→ **YOUR TASK**
With the pictures removed, set down all of the entries below exactly.

---

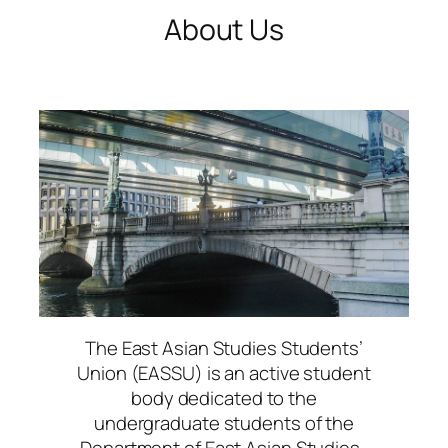
About Us
The East Asian Studies Students’
Union (EASSU) is an active student
body dedicated to the
undergraduate students of the
Department of East Asian Studies.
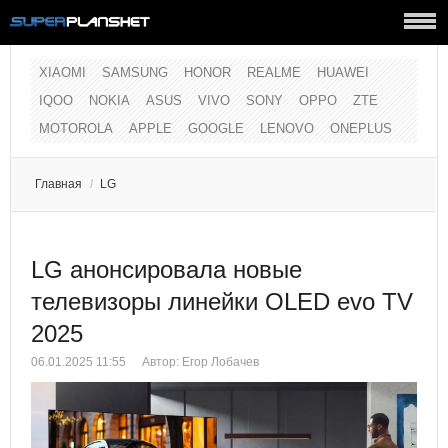
XIAOMI
SAMSUNG
HONOR
REALME
HUAWEI
IQOO
NOKIA
ASUS
VIVO
SONY
OPPO
ZTE
MOTOROLA
APPLE
GOOGLE
LENOVO
ONEPLUS
Главная
/
LG
LG анонсировала новые
телевизоры линейки OLED evo TV
2025
06.01.2025 11:55
Автор:
Егор Лобачев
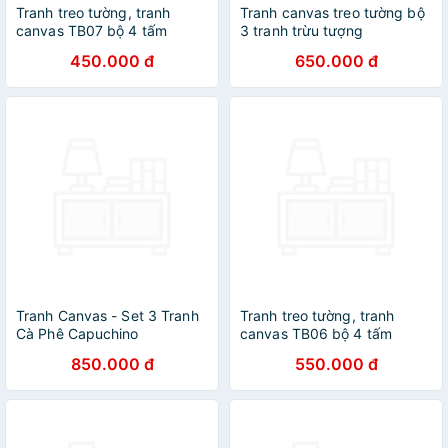
Tranh treo tường, tranh
Tranh canvas treo tường bộ
canvas TB07 bộ 4 tấm
3 tranh trừu tượng
450.000 đ
650.000 đ
Tranh Canvas - Set 3 Tranh
Tranh treo tường, tranh
Cà Phê Capuchino
canvas TB06 bộ 4 tấm
PMK3005
850.000 đ
550.000 đ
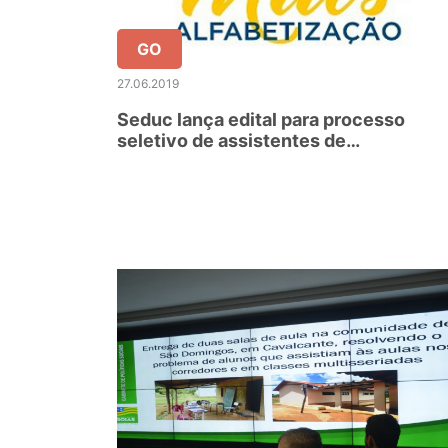
GO
27.06.2019
Seduc lança edital para processo
seletivo de assistentes de
alfabetização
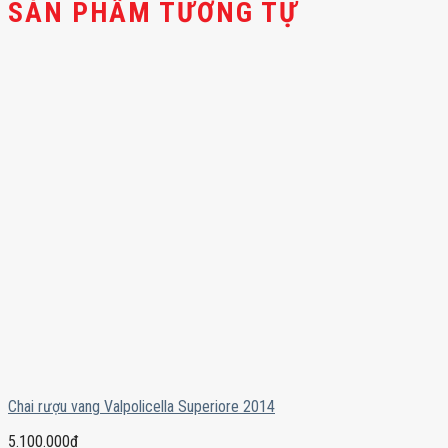
SẢN PHẨM TƯƠNG TỰ
Chai rượu vang Valpolicella Superiore 2014
5.100.000
₫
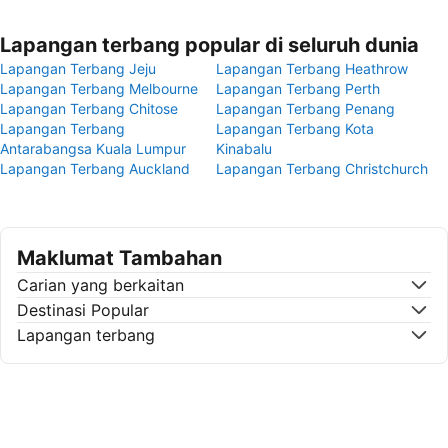
Lapangan terbang popular di seluruh dunia
Lapangan Terbang Jeju
Lapangan Terbang Heathrow
Lapangan Terbang Melbourne
Lapangan Terbang Perth
Lapangan Terbang Chitose
Lapangan Terbang Penang
Lapangan Terbang
Lapangan Terbang Kota
Antarabangsa Kuala Lumpur
Kinabalu
Lapangan Terbang Auckland
Lapangan Terbang Christchurch
Maklumat Tambahan
Carian yang berkaitan
Destinasi Popular
Lapangan terbang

---

→ **TASK RESULT**
About Us
The East Asian Studies Students’
Union (EASSU) is an active student
body dedicated to the
undergraduate students of the
Department of East Asian Studies.
XIAOMI
SAMSUNG
HONOR
REALME
HUAWEI
IQOO
NOKIA
ASUS
VIVO
SONY
OPPO
ZTE
MOTOROLA
APPLE
GOOGLE
LENOVO
ONEPLUS
Главная
/
LG
LG анонсировала новые
телевизоры линейки OLED evo TV
2025
06.01.2025 11:55
Автор:
Егор Лобачев
Tranh treo tường, tranh
Tranh canvas treo tường bộ
canvas TB07 bộ 4 tấm
3 tranh trừu tượng
450.000 đ
650.000 đ
Tranh Canvas - Set 3 Tranh
Tranh treo tường, tranh
Cà Phê Capuchino
canvas TB06 bộ 4 tấm
PMK3005
850.000 đ
550.000 đ
GO
27.06.2019
Seduc lança edital para processo
seletivo de assistentes de
alfabetização
SẢN PHẨM TƯƠNG TỰ
Chai rượu vang Valpolicella Superiore 2014
5.100.000
₫
Lapangan terbang popular di seluruh dunia
Lapangan Terbang Jeju
Lapangan Terbang Heathrow
Lapangan Terbang Melbourne
Lapangan Terbang Perth
Lapangan Terbang Chitose
Lapangan Terbang Penang
Lapangan Terbang
Lapangan Terbang Kota
Antarabangsa Kuala Lumpur
Kinabalu
Lapangan Terbang Auckland
Lapangan Terbang Christchurch
Maklumat Tambahan
Carian yang berkaitan
Destinasi Popular
Lapangan terbang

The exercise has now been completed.